*** Opening of Data provided ***

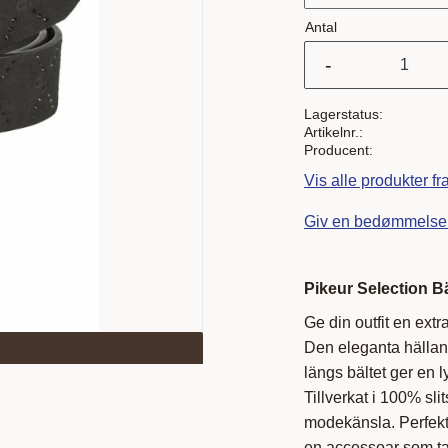
Antal
-
Lagerstatus
Artikelnr.
Producent
Vis alle produkter fr
Giv en bedømmelse
Pikeur Selection B
Ge din outfit en ext
Den eleganta hällan
längs bältet ger en ly
Tillverkat i 100% sl
modekänsla. Perfekt f
en accessoar som tar 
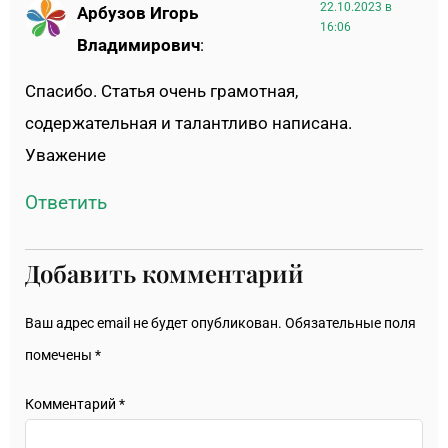
22.10.2023 в
Арбузов Игорь
16:06
Владимирович
:
Спасибо. Статья очень грамотная,
содержательная и талантливо написана.
Уважение
Ответить
Добавить комментарий
Ваш адрес email не будет опубликован.
Обязательные поля
помечены
*
Комментарий
*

*** Close of Data provided ***

#### [Directions for this task]
Transcribe all entries above exactly. Omit the pictures.

#### [Answer to the exercise]
Antal
-
Lagerstatus
Artikelnr.
Producent
Vis alle produkter fr
Giv en bedømmelse
Pikeur Selection B
Ge din outfit en ext
Den eleganta hällan
längs bältet ger en ly
Tillverkat i 100% sl
modekänsla. Perfekt f
en accessoar som tar 
22.10.2023 в
Арбузов Игорь
16:06
Владимирович
:
Спасибо. Статья очень грамотная,
содержательная и талантливо написана.
Уважение
Ответить
Добавить комментарий
Ваш адрес email не будет опубликован.
Обязательные поля
помечены
*
Комментарий
*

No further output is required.